Nel Lazio, aprile segna l’avvio operativo della stagione delle sagre. Un calendario concentrato nei fine settimana, costruito su prodotti a ciclo breve e su una rete organizzativa composta da associazioni locali, Pro Loco e piccoli produttori. Il risultato è un sistema capillare che, per alcune settimane, incide su flussi turistici, vendite dirette e visibilità delle filiere agricole.
Carciofo romanesco
Il carciofo romanesco IGP domina la scena. Sul litorale, Ladispoli ospita una delle manifestazioni più longeve e con decine di stand: aree di degustazione, vendita di prodotti regionali e programmazione musicale. A distanza di pochi giorni, Sezze replica con un format più raccolto ma centrato sulla stessa materia prima. Le preparazioni sono quelle consolidate – alla giudia, fritti, ripieni – e riflettono una disponibilità stagionale che, secondo i dati delle organizzazioni agricole regionali, si concentra tra marzo e maggio, con picchi produttivi proprio in aprile.
Asparago selvatico
Diverso il caso dell’asparago selvatico, protagonista a Santopadre.
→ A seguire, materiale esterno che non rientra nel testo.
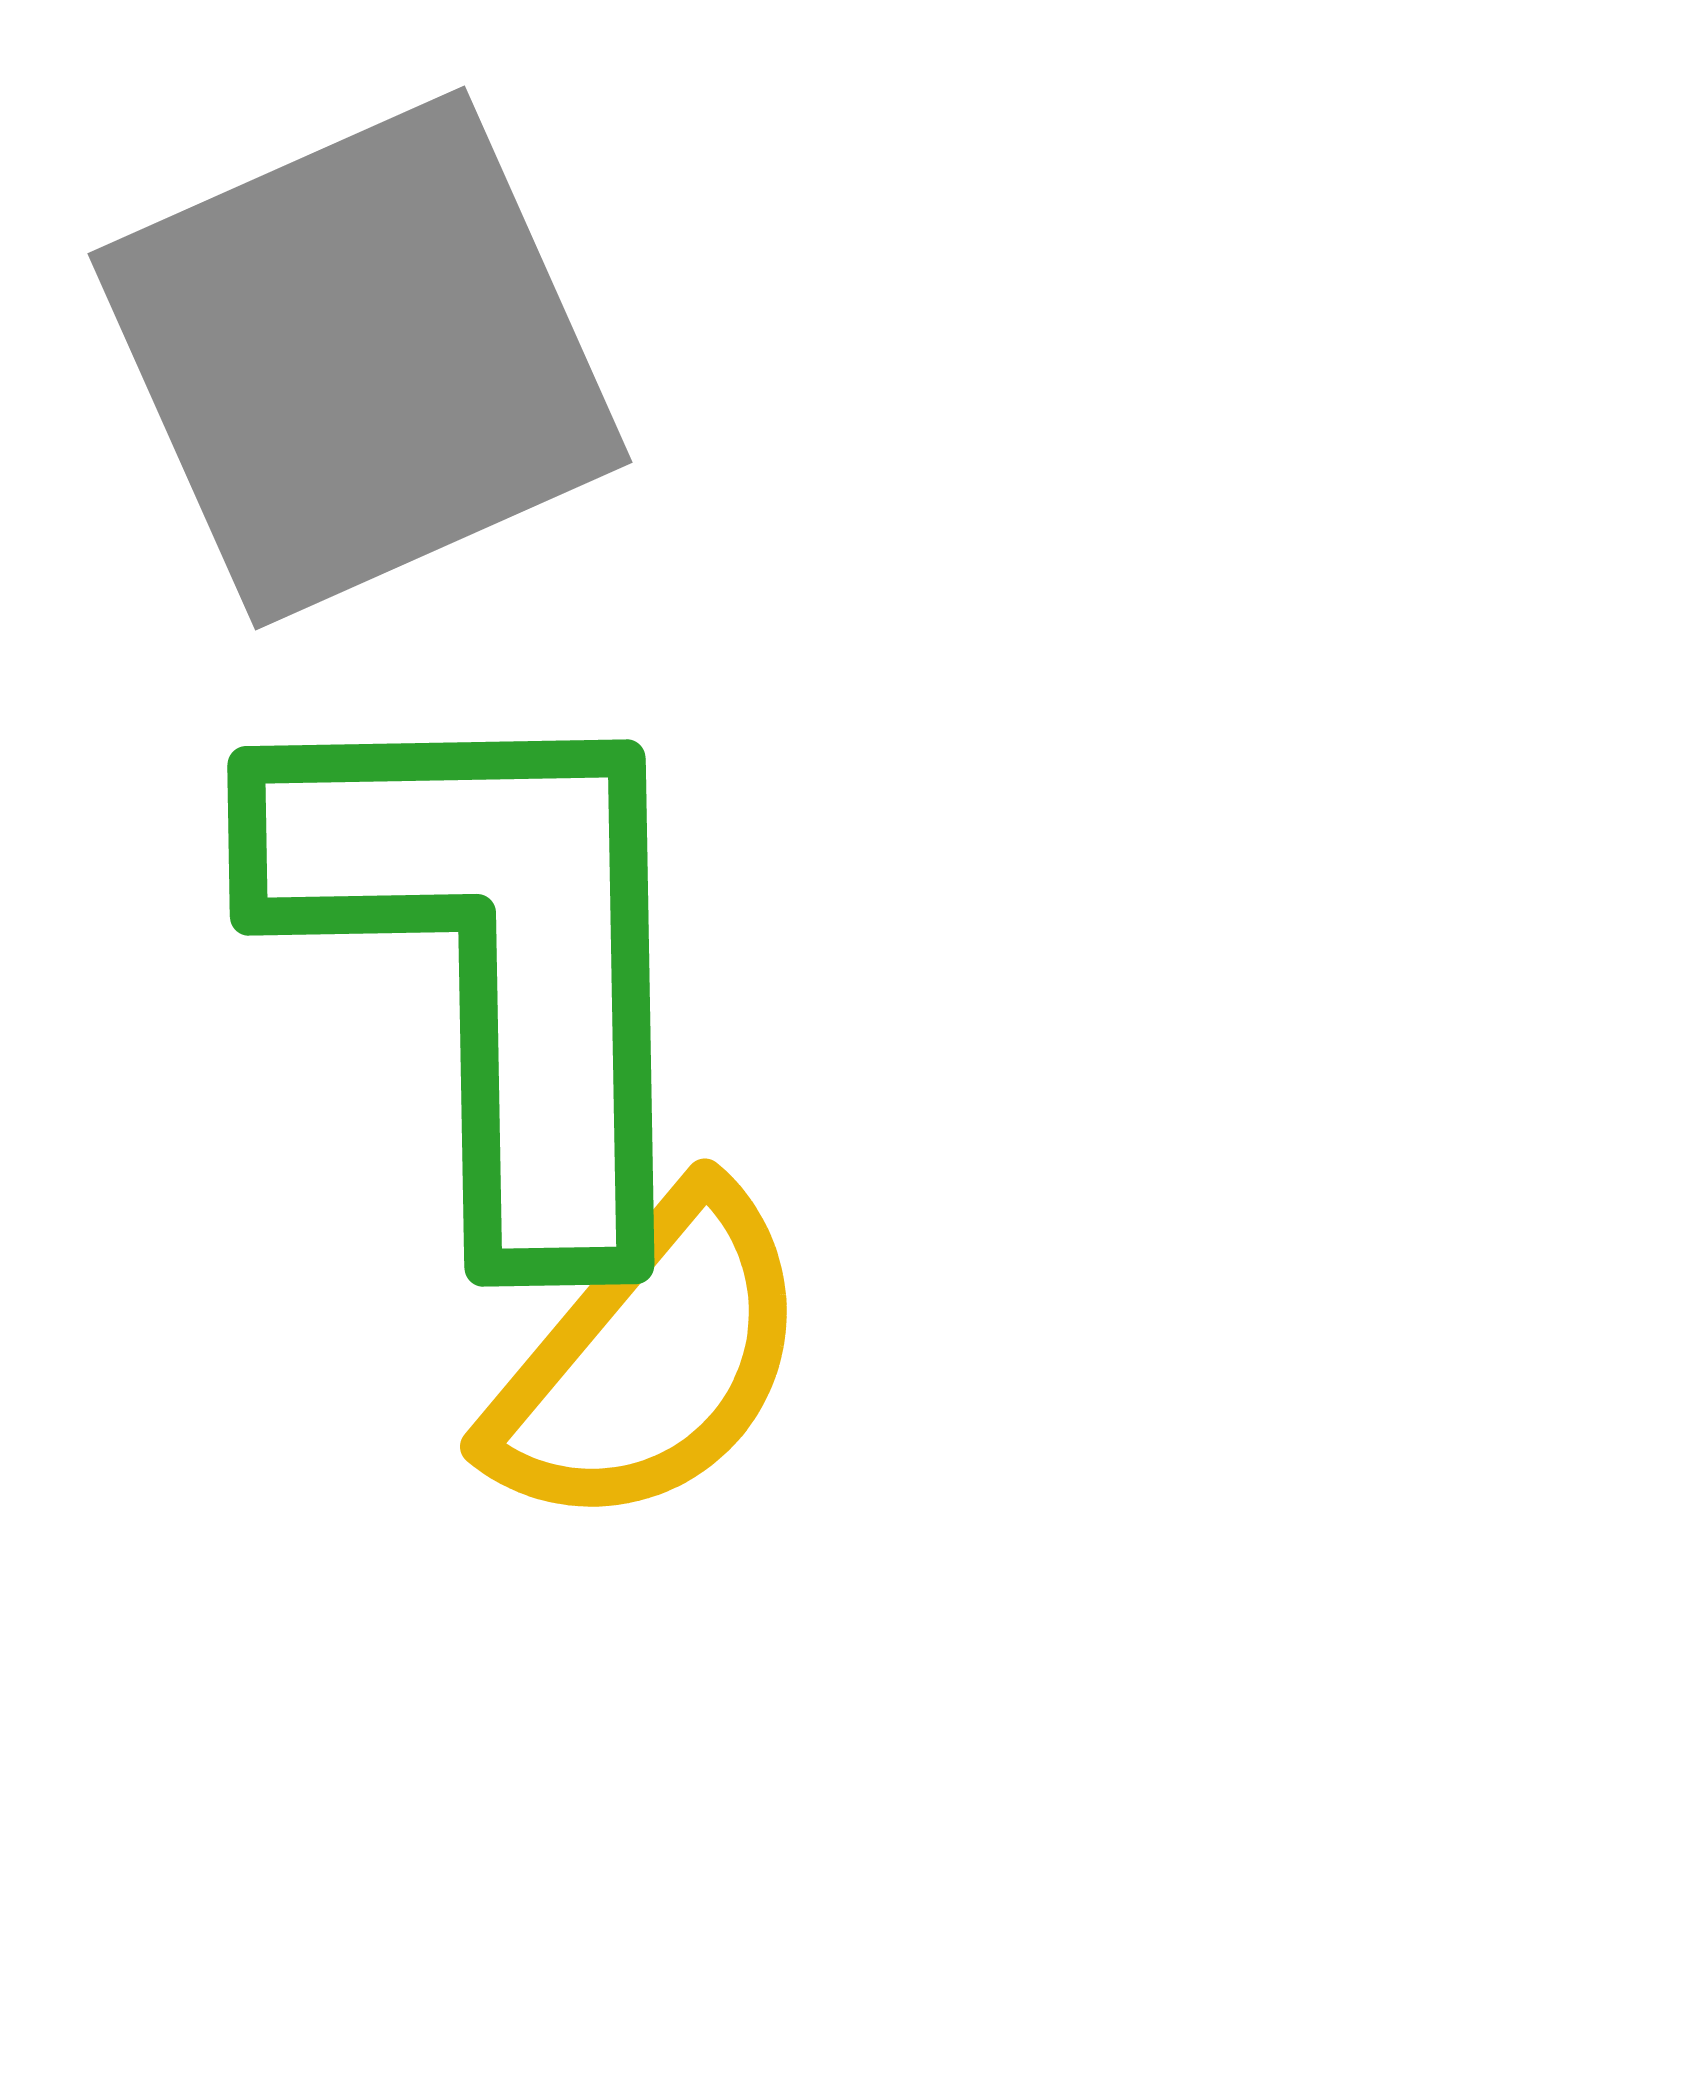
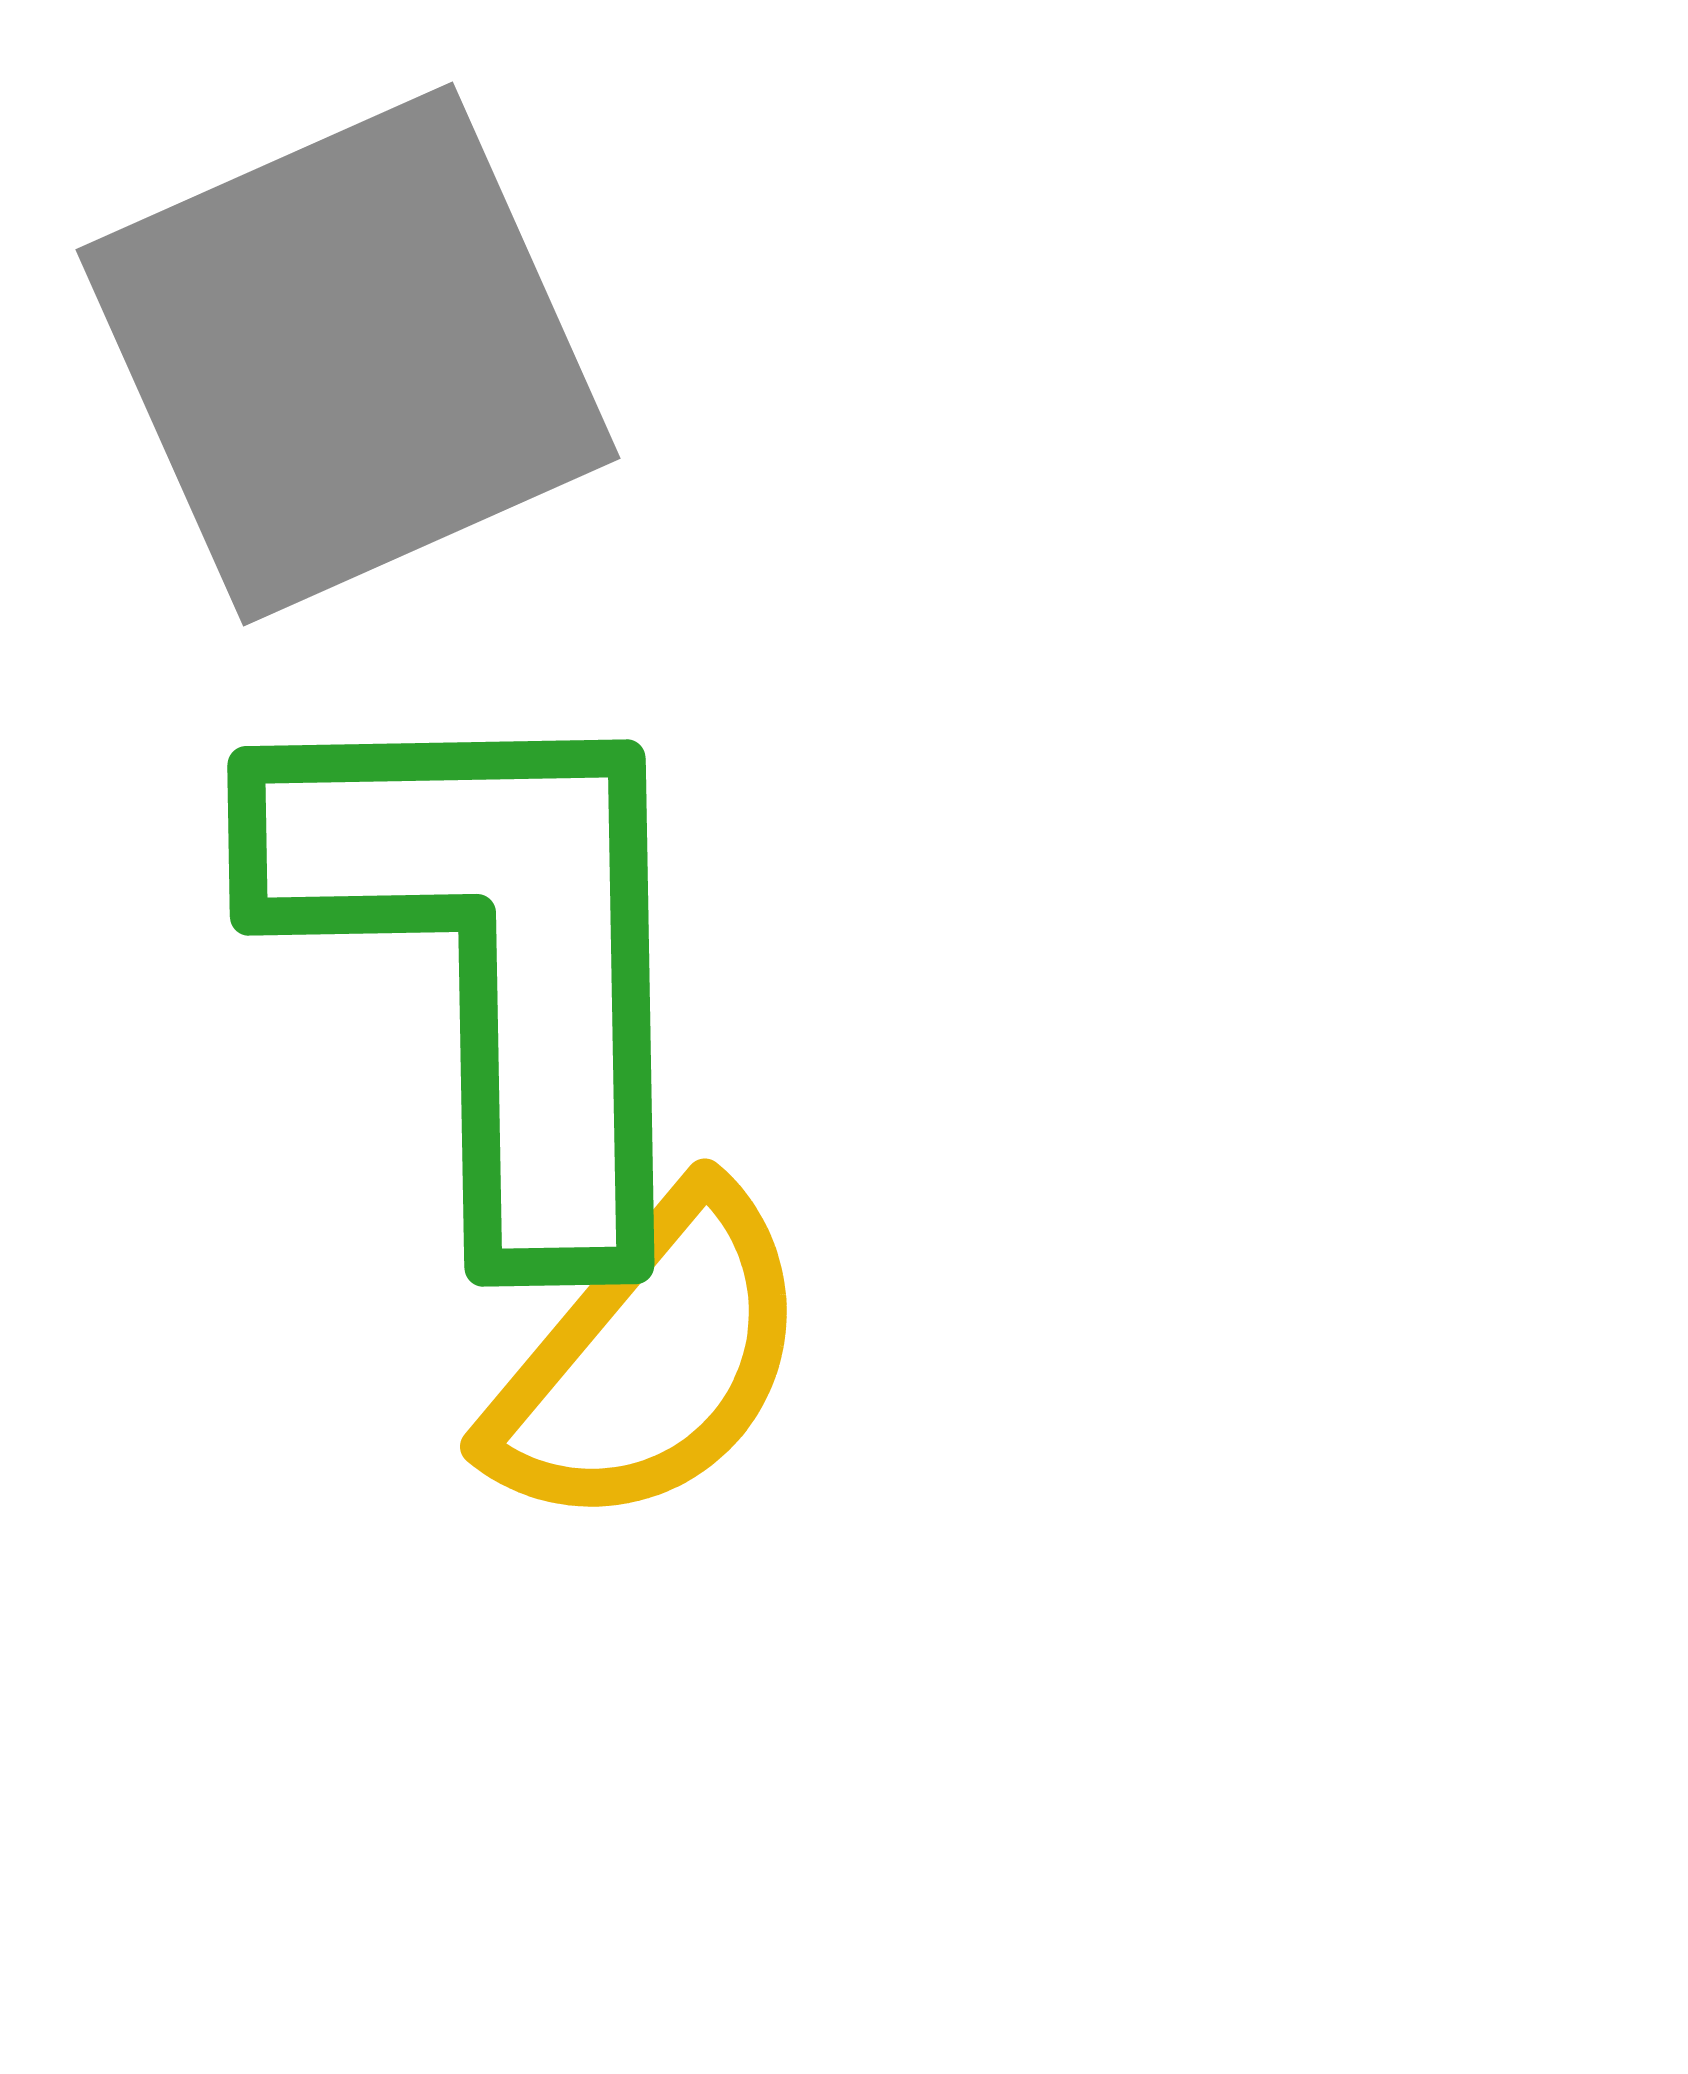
gray square: moved 12 px left, 4 px up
Qui la sagra si innesta su una risorsa legata alla raccolta spontanea e quindi soggetta a variabilità. La proposta gastronomica è più limitata, ma compensata da attività parallele – escursioni, iniziative all’aperto – che intercettano un pubblico interessato anche all’esperienza territoriale. È un modello che punta meno sui volumi e più sulla specificità del prodotto.
Filiera ovina
Nel reatino, la sagra dedicata alla pecora mette al centro una filiera zootecnica che fatica a trovare spazio nella distribuzione larga. Le preparazioni – dalla brace alle lunghe cotture – restano legate a un consumo locale, spesso associato a momenti collettivi. In queste occasioni, la vendita avviene senza intermediazioni, con un impatto diretto sui produttori. Secondo le rilevazioni ISMEA, il consumo di carne ovina in Italia resta stabile ma minoritario rispetto ad altre proteine animali: eventi di questo tipo funzionano da canale alternativo.
Cinghiale
A Torrita Tiberina, le pappardelle al cinghiale si inseriscono in un contesto più ampio: la crescente presenza della specie sul territorio regionale. Il piatto diventa così anche una risposta gastronomica a un tema di gestione faunistica. Accanto alla ristorazione temporanea, il format include mercatini e apertura del borgo, con un’offerta integrata che prolunga la permanenza dei visitatori.
Eventi ibridi
Non tutte le manifestazioni sono esclusivamente gastronomiche. Alcuni eventi primaverili affiancano mostre, mercati florovivaistici e attività culturali a degustazioni di prodotti locali. È una strategia che amplia il pubblico e distribuisce meglio i flussi nell’arco della giornata, riducendo la concentrazione tipica delle sole sagre alimentari.